▶ **EXERCISE INSTRUCTIONS**: Below are the records. Restate word for word every line from the one that contains "Условия обмена и возврата (84, 2331)" through the final line, both included.

[Collected data]
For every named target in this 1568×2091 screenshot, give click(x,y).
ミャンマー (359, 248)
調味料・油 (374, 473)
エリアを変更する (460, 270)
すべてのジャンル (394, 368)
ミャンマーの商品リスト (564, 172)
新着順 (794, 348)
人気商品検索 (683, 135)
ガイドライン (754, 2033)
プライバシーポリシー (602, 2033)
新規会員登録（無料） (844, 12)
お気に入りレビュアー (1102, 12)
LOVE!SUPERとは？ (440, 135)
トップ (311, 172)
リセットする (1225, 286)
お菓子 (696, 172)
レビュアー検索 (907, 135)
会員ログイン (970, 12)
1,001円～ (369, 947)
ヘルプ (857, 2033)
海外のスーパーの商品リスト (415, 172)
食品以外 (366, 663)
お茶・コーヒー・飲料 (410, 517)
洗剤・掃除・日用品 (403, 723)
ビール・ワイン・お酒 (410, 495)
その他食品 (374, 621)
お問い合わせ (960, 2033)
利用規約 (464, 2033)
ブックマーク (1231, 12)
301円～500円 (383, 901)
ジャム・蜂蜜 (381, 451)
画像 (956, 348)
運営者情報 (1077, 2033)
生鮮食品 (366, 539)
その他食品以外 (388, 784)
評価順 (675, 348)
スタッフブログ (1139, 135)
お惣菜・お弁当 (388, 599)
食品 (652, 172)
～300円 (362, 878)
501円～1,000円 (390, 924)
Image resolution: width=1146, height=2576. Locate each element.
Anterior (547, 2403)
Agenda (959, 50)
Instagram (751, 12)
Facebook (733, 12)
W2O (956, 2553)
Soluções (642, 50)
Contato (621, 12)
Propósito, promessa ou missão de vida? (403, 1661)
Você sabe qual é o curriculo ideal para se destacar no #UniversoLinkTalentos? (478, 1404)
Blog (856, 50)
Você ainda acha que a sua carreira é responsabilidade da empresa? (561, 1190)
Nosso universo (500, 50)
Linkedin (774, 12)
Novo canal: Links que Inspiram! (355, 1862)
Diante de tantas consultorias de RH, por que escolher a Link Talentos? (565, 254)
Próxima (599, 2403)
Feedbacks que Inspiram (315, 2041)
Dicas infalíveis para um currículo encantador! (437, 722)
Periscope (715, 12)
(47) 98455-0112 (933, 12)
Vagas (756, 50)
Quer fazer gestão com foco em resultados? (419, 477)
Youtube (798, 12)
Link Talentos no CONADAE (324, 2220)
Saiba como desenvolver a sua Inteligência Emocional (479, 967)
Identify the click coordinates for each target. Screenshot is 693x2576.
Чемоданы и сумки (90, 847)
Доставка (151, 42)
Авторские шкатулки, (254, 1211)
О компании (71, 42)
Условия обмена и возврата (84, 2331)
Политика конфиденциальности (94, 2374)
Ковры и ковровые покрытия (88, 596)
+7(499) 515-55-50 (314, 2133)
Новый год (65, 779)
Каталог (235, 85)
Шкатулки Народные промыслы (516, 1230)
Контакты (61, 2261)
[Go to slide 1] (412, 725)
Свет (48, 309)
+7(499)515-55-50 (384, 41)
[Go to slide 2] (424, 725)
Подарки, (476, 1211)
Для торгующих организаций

▶ **RESPONSE BOX**:
Условия обмена и возврата (84, 2331)
Политика конфиденциальности (94, 2374)
Ковры и ковровые покрытия (88, 596)
+7(499) 515-55-50 (314, 2133)
Новый год (65, 779)
Каталог (235, 85)
Шкатулки Народные промыслы (516, 1230)
Контакты (61, 2261)
[Go to slide 1] (412, 725)
Свет (48, 309)
+7(499)515-55-50 (384, 41)
[Go to slide 2] (424, 725)
Подарки, (476, 1211)
Для торгующих организаций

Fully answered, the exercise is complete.